§ Try it:
Find the lines below in which the string "subtitle" occurs. Copy each one.
START Records for the exercise
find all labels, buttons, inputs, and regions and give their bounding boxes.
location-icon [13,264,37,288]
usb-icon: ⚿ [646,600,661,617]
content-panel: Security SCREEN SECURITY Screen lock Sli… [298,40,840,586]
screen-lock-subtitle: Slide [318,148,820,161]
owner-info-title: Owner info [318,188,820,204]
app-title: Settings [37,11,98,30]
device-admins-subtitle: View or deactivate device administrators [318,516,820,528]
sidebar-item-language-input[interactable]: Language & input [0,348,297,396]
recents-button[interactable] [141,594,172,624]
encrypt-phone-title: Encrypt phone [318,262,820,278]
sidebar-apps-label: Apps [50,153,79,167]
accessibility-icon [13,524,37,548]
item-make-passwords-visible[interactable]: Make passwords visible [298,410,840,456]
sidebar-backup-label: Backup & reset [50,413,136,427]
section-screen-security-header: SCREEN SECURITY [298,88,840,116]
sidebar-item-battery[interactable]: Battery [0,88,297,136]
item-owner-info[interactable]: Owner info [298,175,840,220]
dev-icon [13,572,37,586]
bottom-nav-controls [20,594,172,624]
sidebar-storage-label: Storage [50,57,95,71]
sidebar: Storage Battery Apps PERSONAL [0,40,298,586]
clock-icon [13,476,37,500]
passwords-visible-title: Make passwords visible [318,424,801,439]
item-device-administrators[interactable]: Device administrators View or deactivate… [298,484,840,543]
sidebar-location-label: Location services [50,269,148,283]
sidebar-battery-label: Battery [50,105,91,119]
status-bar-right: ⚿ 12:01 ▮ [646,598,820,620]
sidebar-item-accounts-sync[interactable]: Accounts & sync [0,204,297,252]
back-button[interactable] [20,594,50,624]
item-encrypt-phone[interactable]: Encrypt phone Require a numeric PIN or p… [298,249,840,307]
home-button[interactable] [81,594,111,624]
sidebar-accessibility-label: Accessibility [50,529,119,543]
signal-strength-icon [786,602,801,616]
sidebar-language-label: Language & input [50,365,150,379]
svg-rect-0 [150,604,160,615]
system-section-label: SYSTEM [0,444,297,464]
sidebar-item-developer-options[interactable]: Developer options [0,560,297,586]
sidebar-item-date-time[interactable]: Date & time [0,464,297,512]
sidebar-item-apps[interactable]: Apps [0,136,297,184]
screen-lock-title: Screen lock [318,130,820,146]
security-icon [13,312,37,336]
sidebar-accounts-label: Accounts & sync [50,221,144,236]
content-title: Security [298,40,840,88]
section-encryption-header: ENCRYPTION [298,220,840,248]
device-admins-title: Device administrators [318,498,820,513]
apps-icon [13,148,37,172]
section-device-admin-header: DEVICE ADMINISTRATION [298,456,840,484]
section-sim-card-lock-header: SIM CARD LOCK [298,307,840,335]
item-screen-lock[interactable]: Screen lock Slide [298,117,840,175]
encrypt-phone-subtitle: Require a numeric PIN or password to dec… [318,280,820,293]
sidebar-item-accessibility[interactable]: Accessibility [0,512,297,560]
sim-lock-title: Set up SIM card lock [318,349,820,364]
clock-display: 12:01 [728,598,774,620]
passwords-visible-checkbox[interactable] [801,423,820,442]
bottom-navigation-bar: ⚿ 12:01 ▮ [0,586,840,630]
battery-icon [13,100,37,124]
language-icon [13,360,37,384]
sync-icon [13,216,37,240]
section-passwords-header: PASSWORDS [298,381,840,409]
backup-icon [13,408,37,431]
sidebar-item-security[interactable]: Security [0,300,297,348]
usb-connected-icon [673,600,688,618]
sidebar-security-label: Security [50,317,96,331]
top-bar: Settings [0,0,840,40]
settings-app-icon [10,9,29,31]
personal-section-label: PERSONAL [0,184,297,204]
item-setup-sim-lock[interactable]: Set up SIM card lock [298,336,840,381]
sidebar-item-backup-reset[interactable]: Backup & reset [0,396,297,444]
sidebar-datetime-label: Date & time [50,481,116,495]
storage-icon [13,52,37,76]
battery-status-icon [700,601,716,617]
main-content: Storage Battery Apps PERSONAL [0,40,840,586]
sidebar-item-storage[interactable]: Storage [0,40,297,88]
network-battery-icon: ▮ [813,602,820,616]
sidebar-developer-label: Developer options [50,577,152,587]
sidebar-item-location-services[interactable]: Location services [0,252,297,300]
END Records for the exercise
§ Answer section:
screen-lock-subtitle: Slide [318,148,820,161]
device-admins-subtitle: View or deactivate device administrators [318,516,820,528]
encrypt-phone-subtitle: Require a numeric PIN or password to dec… [318,280,820,293]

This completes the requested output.